WEEK 7 Flashcards
(15 cards)
Difference between descriptive statistics and statistical inference
Descriptive statistics - THINK what does my data say?
- describes and summarises the main features of a dataset
- focuses on the data you have, no assumptions about the bigger population
- uses the measures of central tendencies (mean, median and mode), variation (standard deviation, range)
- examples include bar charts, histograms and pie charts
Statistical inferences - THINK what can I deduce about the bigger picture?
- focuses on drawing conclusions or make predictions on an entire population
- examples include hypothesis testing (p-values etc), confidence intervals, regression analysis
Point estimation
Using a single value (a “point”) as an estimate for an unknown population parameter.
Example:
You collect a sample of students and find their average test score is 75.
You use 75 as a point estimate for the population mean.

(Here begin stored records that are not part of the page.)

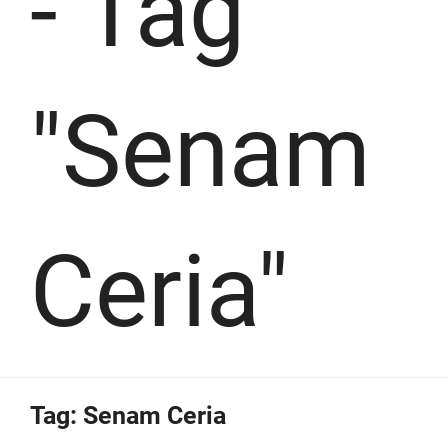
-
Tag
"Senam
Ceria"
Tag:
Senam Ceria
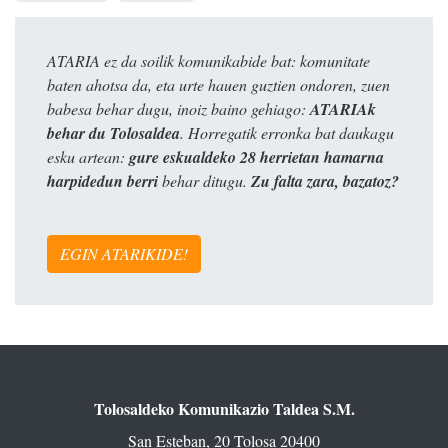
ATARIA ez da soilik komunikabide bat: komunitate
baten ahotsa da, eta urte hauen guztien ondoren, zuen
babesa behar dugu, inoiz baino gehiago:
ATARIAk
behar du Tolosaldea
. Horregatik erronka bat daukagu
esku artean:
gure eskualdeko 28 herrietan hamarna
harpidedun berri
behar ditugu.
Zu falta zara, bazatoz?
EGIN ATARIKIDE!
Tolosaldeko Komunikazio Taldea S.M.
San Esteban, 20 Tolosa 20400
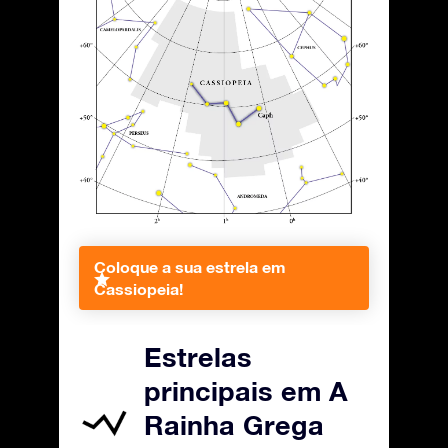
Coloque a sua estrela em
Cassiopeia!
Estrelas
principais em A
Rainha Grega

Interval estimation (confidence interval)
Using a range of values (an interval) that is likely to contain the population parameter.
Example:
“I am 95% confident that the true average score is between 72 and 78.”
Hypothesis testing
A formal method to test a claim or assumption about a population parameter.
- Set up a null hypothesis (H₀) and an alternative hypothesis (H₁)
- Use sample data to calculate a test statistic
- Decide to reject or not reject H₀, often using a p-value
3 main types of statistical inference
point estimation
interval estimation (confidence interval)
hypothesis testing
What is the sampling distribution
a probability distribution of a statistic that is obtained through repeated sampling of a specific population
How do you find the mean and the standard error of the sampling distribution of x̄
μx̄ = μ
this means the mean of the sample means is equal to the population mean.
σx̄ = σ/√n
where:
σ = population standard deviation
n = sample size
What is the central limit theorem
the sampling distribution of the mean will always be normally distributed, as long as the sample size is large enough
What are confidence intervals
a range of values that is likely to contain the true population parameter with a certain level of confidence
How to write confidence interval
typically written as (lower bound, upper bound), with a specified confidence level (e.g., 95%)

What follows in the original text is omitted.